(Transcribed page contents)
=== Begin Enclosure ===

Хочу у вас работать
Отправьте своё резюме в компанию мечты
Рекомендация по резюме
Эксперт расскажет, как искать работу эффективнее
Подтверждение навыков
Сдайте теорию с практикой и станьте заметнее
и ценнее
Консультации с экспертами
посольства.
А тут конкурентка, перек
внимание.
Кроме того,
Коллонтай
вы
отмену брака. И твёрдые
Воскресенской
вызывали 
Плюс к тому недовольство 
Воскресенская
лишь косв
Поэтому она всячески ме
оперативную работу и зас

=== End Enclosure ===

Directions ->
A single number is expected: how many lines in the records contain the string "работу".

Output ->
2